Start of SOURCE RECORDS

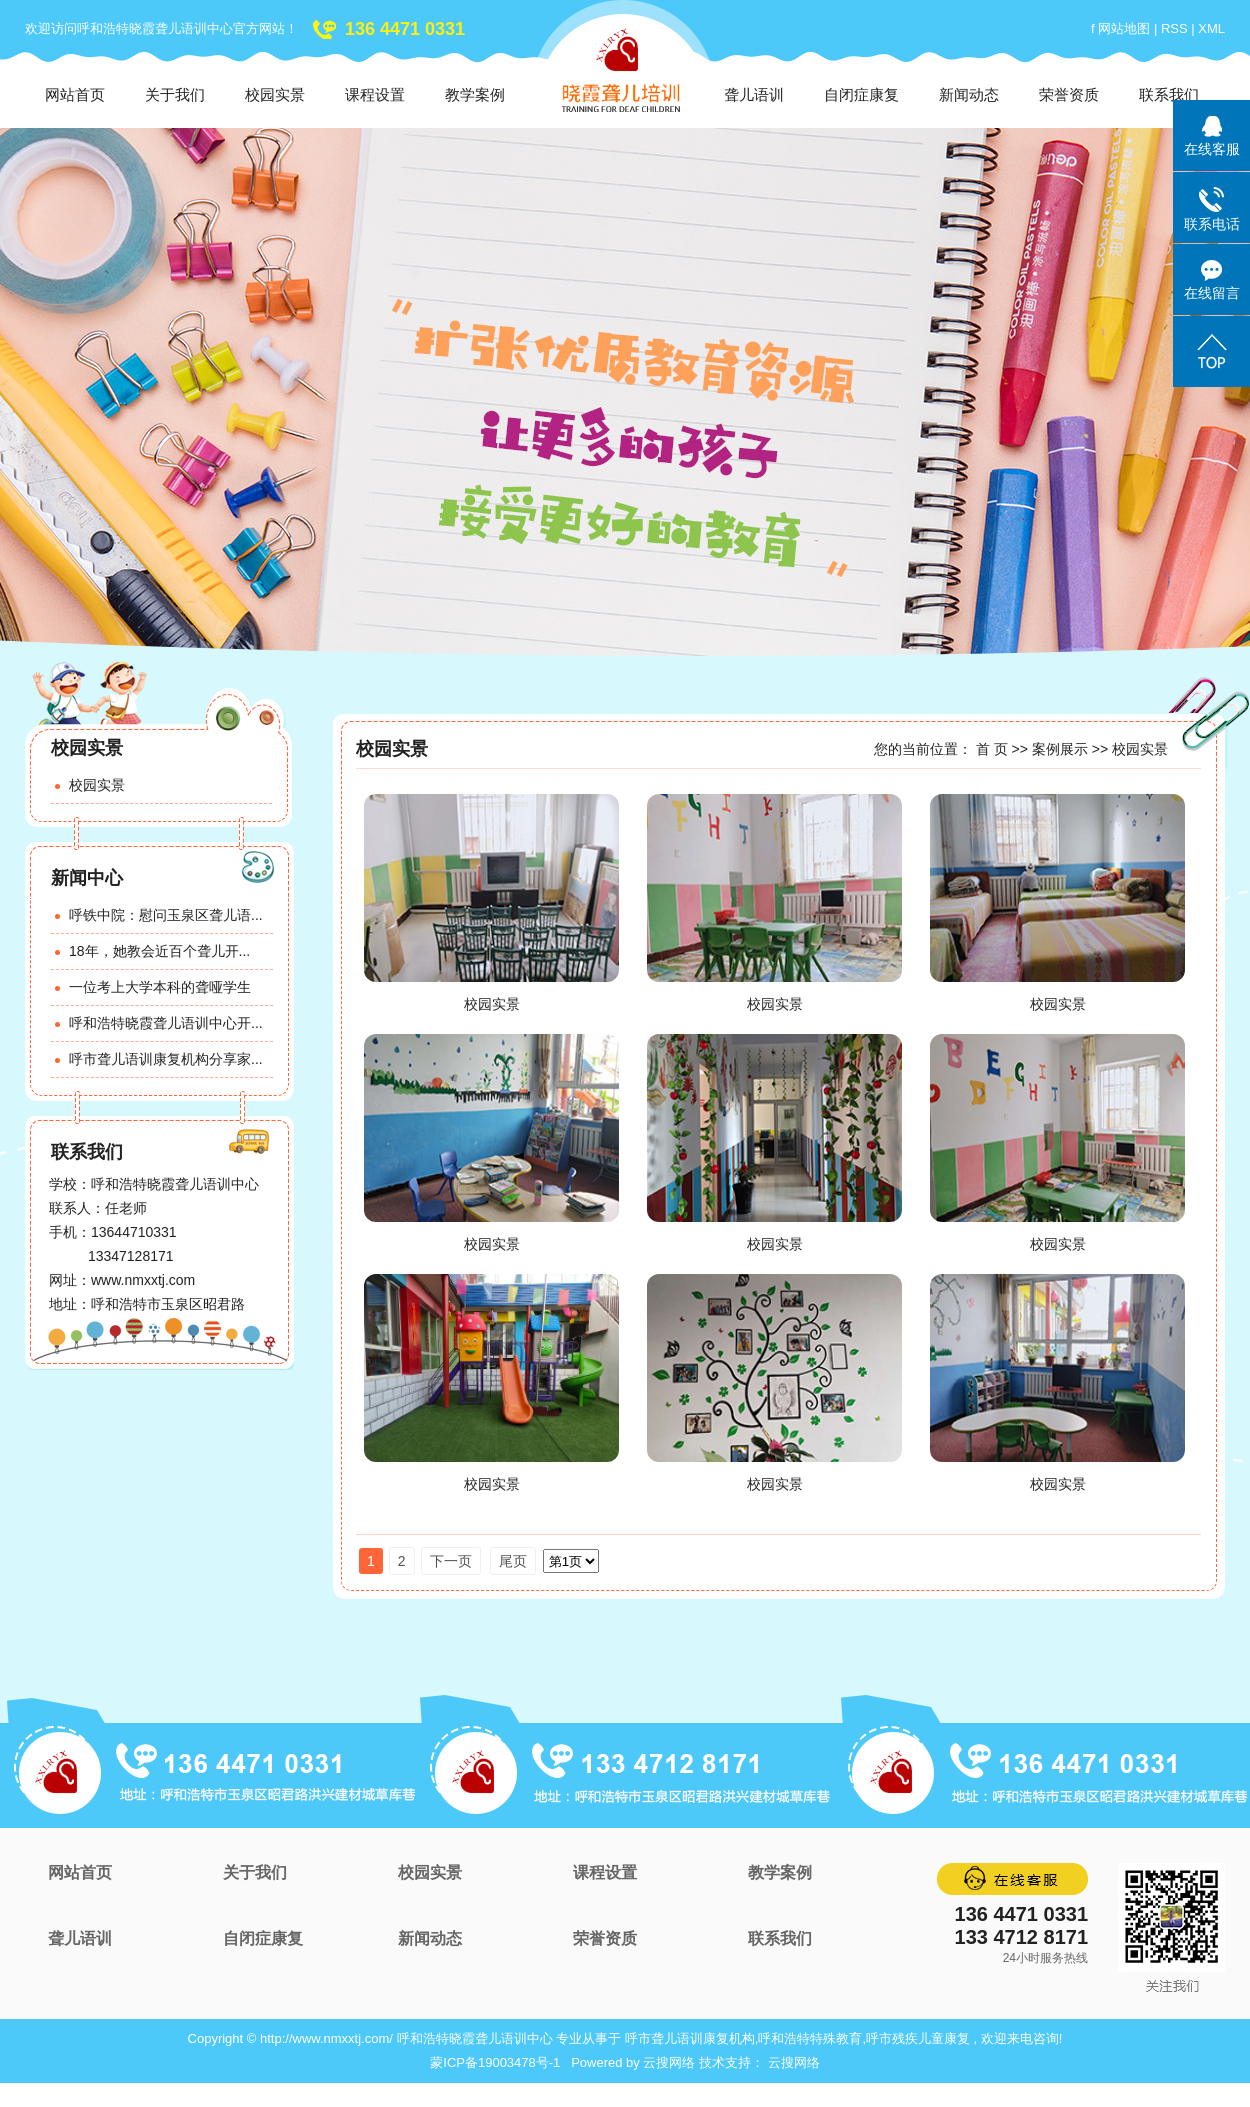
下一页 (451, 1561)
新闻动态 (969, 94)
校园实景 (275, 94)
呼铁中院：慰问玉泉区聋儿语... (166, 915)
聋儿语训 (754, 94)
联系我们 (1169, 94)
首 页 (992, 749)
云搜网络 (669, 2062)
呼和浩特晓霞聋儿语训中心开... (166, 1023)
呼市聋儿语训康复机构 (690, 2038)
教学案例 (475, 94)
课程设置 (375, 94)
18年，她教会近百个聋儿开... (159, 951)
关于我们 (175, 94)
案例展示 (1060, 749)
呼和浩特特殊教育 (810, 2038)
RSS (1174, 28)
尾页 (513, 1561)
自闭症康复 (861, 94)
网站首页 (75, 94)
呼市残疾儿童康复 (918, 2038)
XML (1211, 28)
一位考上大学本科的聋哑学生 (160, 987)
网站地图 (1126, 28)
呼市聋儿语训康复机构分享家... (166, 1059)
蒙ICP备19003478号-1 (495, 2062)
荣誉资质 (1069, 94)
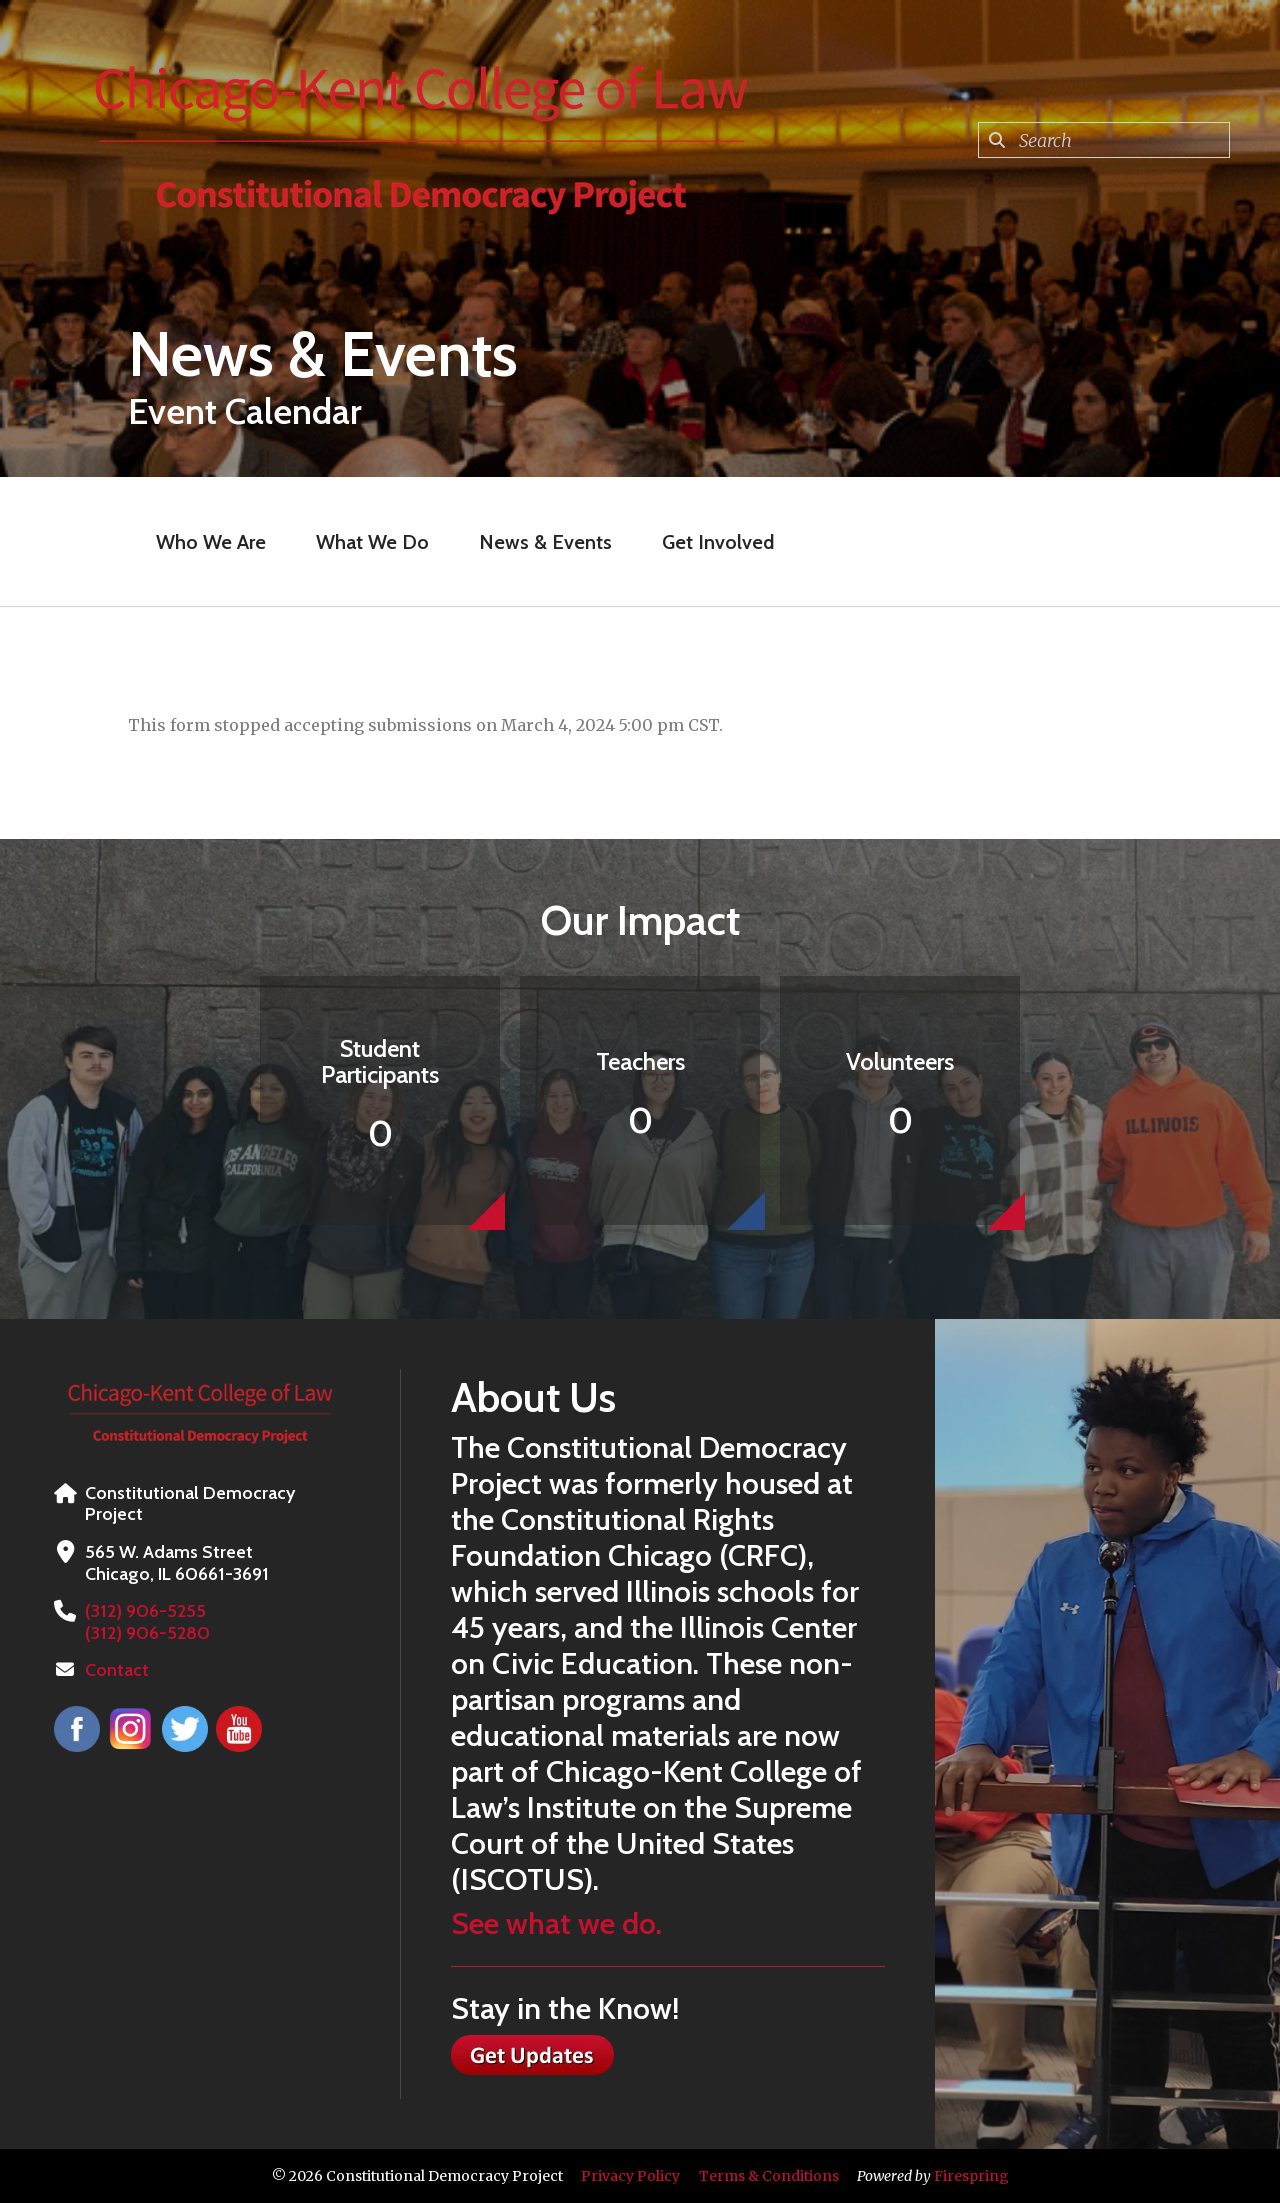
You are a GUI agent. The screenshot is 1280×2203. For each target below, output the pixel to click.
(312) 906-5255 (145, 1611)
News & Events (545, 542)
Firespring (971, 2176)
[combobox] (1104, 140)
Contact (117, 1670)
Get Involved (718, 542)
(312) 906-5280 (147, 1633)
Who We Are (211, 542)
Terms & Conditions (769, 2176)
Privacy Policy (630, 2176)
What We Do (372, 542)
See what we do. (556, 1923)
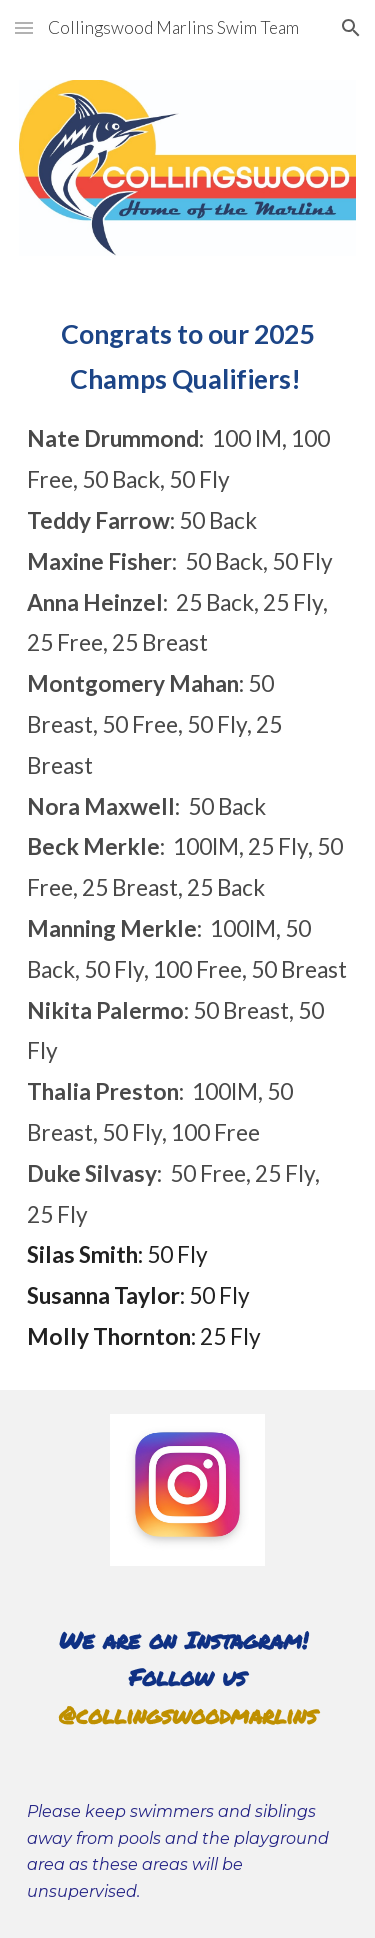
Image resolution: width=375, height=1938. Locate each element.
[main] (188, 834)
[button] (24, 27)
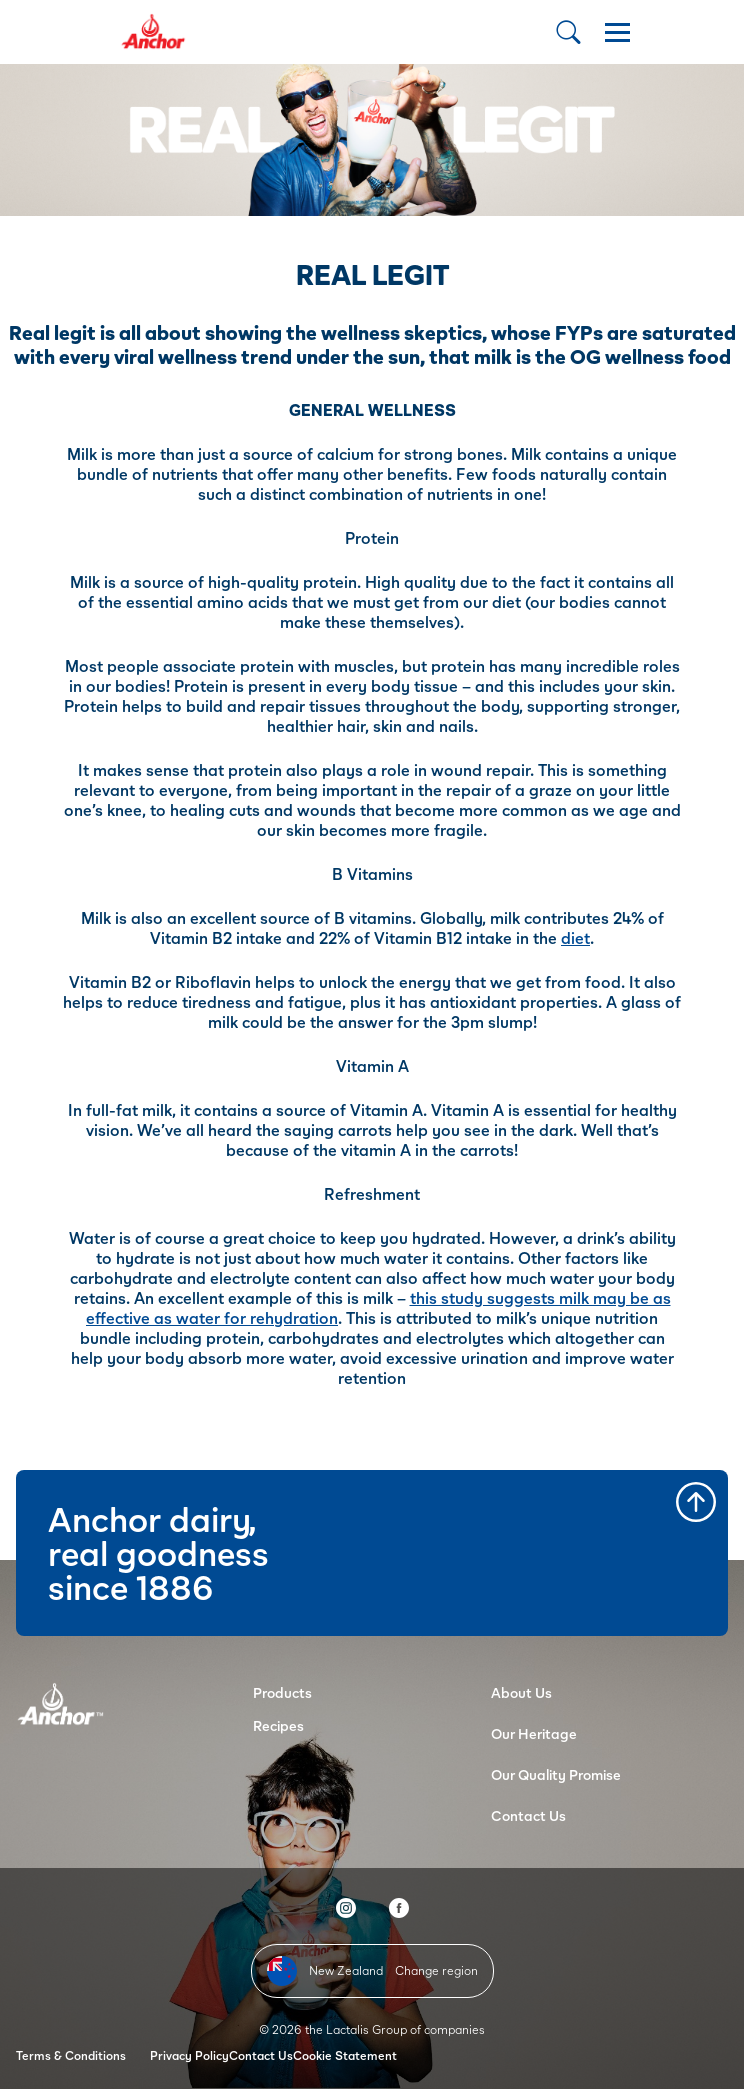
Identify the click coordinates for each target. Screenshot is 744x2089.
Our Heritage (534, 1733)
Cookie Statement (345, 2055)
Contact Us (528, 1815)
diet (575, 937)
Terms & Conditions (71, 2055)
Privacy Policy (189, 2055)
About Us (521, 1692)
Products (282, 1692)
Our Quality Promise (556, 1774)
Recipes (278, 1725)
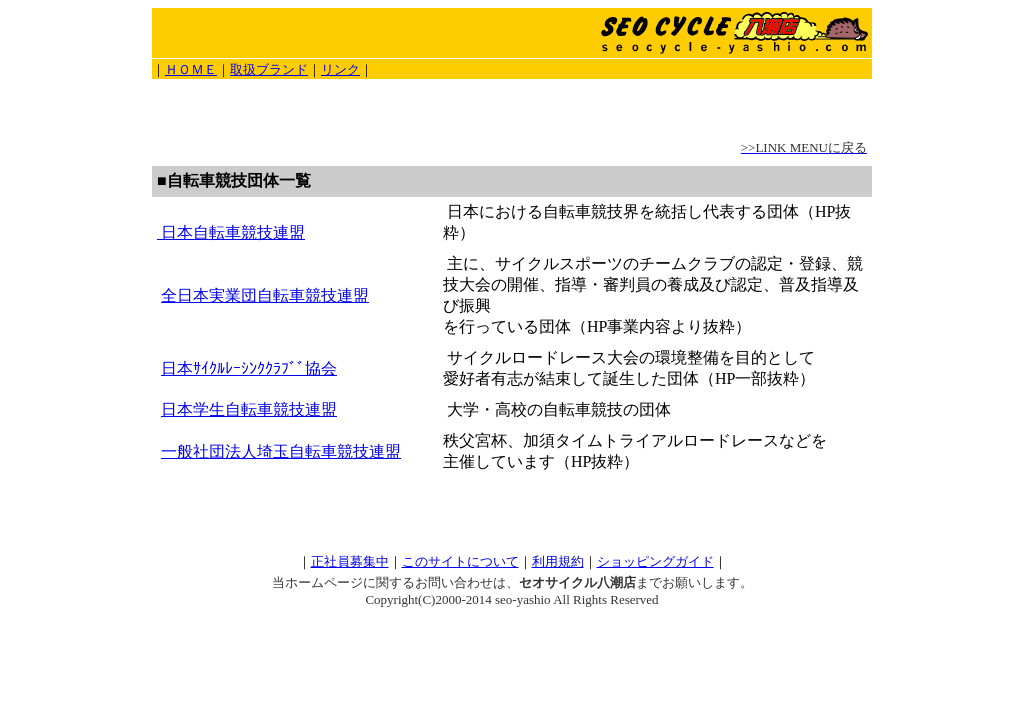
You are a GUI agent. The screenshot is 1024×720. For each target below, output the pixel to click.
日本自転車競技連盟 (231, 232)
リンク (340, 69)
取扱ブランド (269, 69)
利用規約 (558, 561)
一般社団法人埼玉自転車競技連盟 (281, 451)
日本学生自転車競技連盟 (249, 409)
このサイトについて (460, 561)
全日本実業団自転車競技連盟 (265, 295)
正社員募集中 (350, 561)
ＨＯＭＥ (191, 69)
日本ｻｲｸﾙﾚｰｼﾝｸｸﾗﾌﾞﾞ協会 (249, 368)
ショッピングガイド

End of SOURCE RECORDS

▶ [ACTIVITY] Give back the exact lines above, running from the one that has "呼市聋儿语训康复机构 (690, 2038)" through the one that has "[main] (188, 834)", with nothing added and no pictures.

▶ [OUTPUT OF THE EXERCISE]
呼市聋儿语训康复机构 (690, 2038)
教学案例 (475, 94)
课程设置 (375, 94)
18年，她教会近百个聋儿开... (159, 951)
关于我们 (175, 94)
案例展示 (1060, 749)
呼和浩特特殊教育 (810, 2038)
RSS (1174, 28)
尾页 (513, 1561)
自闭症康复 (861, 94)
网站首页 (75, 94)
呼市残疾儿童康复 (918, 2038)
XML (1211, 28)
一位考上大学本科的聋哑学生 (160, 987)
网站地图 (1126, 28)
呼市聋儿语训康复机构分享家... (166, 1059)
蒙ICP备19003478号-1 (495, 2062)
荣誉资质 (1069, 94)
You are a GUI agent. The screenshot is 1280×2203. For each target below, output the pixel to click.
(312) 906-5255 (145, 1611)
News & Events (545, 542)
Firespring (971, 2176)
[combobox] (1104, 140)
Contact (117, 1670)
Get Involved (718, 542)
(312) 906-5280 (147, 1633)
Who We Are (211, 542)
Terms & Conditions (769, 2176)
Privacy Policy (630, 2176)
What We Do (372, 542)
See what we do. (556, 1923)
Image resolution: width=375, height=1938. Locate each element.
[main] (188, 834)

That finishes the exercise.